As residents fought to save their homes, one of Gaudiani's published comments - "Anything that's working in our great nation is working because somebody left skin on the sidewalk" - became a symbol of the alleged callousness of the effort. That, combined with a high-voltage personality and her marriage to a Pfizer executive, made her what she called "the poster child for the monster."

But three years after leaving New London, Gaudiani still makes the same point in different words. "There are circumstances in which the one gives to the many," she says. "E Pluribus Unum. We always want to protect the one. But the expectations for the one have to be looked at in terms of the many lives that will be helped."

A historic view
Kelo and her fellow holdouts in Fort Trumbull don't buy that logic. "They act like you should get out for the greater good of the community," said Bill von Winkle, who owns several rental properties that he bought with the profits from a lunch deli he ran for workers at the now-departed undersea warfare center. "I'm not sure why the homeowner has to do that."

They see the battle through the prism of class and history. Matt Dery, a circulation manager at New London's daily newspaper, said his family settled on their little corner lot in Fort Trumbull more than 100 years ago, when it was an enclave for new Italian immigrants. His parents, both in their 80s, live next door, and two adjoining properties are rented. They don't want money, he said, they just want to be left in peace.

Somehow, he said, government's grand civic visions always skip over the homes of millionaires, and target people of modest means as the ones who have to sacrifice for the many.

"They thought they could steamroll us because we're undereducated, lower-middle-class people," said Dery. "They looked at our view of the river and said, 'This isn't the highest and best use.' We're going to take it. . . . The only thing that protects anyone is being rich or politically well connected."

The history of the project provides at least some support for such bitterness. The smell from the sewage plant, for example, was long ignored by the city - until Pfizer came and insisted that it be fixed. The only structure in Fort Trumbull spared from condemnation was the squat, one-story Italian Dramatic Club, a hangout for local and state politicians.
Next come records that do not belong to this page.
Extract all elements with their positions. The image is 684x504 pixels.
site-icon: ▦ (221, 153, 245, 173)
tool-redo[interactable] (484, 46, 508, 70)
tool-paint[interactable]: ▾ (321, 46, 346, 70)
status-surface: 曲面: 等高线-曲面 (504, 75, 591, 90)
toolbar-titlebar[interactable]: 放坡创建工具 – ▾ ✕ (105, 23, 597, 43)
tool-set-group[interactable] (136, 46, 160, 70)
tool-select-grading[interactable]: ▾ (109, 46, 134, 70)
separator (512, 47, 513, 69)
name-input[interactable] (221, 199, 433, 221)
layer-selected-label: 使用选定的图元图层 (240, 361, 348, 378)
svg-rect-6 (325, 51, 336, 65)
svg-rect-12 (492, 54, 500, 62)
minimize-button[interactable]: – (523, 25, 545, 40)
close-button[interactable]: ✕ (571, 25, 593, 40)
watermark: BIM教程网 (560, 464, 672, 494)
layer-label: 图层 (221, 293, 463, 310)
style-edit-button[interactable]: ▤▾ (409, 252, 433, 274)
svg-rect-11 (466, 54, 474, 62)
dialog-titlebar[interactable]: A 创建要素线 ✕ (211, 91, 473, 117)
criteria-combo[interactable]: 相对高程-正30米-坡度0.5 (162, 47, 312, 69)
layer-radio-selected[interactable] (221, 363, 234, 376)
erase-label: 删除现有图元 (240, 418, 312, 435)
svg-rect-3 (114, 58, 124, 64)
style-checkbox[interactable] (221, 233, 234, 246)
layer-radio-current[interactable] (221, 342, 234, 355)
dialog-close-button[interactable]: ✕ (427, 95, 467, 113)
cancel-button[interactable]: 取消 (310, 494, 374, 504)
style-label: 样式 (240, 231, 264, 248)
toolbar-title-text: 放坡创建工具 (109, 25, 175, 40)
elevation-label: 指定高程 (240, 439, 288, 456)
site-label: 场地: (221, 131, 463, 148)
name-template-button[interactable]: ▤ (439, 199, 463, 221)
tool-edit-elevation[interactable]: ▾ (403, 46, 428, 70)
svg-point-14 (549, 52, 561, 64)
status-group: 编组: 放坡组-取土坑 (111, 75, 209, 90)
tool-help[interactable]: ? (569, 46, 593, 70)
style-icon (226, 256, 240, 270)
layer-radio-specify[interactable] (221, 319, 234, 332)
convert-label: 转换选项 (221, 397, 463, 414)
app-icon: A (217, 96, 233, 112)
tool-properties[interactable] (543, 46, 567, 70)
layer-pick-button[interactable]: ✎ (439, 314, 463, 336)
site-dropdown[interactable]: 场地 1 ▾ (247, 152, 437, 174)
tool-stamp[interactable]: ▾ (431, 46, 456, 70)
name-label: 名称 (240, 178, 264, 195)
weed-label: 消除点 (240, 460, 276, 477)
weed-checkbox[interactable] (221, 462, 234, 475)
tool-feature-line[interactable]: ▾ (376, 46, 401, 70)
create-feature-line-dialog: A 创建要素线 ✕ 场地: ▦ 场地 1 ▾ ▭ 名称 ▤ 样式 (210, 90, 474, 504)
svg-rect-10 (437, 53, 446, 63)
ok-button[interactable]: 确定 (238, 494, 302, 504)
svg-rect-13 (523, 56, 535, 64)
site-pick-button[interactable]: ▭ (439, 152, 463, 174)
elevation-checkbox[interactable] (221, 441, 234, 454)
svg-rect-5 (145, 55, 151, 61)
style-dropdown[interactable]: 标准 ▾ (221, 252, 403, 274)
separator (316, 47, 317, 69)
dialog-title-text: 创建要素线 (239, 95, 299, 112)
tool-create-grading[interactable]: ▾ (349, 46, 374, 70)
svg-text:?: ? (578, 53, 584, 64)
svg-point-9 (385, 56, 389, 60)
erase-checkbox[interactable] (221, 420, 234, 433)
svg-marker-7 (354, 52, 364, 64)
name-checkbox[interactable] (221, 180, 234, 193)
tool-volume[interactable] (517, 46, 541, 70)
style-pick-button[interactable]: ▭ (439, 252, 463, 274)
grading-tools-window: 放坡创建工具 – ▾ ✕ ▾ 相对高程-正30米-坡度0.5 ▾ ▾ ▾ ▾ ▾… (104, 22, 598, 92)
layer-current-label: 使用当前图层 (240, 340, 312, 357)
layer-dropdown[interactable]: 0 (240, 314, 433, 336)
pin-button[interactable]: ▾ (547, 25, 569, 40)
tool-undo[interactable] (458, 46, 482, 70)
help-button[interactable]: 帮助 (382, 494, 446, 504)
And Kelo pointed to recently published remarks by lawyers for the city, acknowledging that they hope refurbished housing will attract young professionals from Pfizer to Fort Trumbull - people with "leadership qualities to remake the city."

Those comments, she said, reflect the social snobbery driving a plan that could more easily have been executed by renewing the neighborhood around the houses of those who didn't want to sell.

"They don't want us rubbing elbows with the bow-tie boys from Pfizer," she said. "It has been a class issue from the start - we're uneducated and poor, and it's OK to do that to the poor."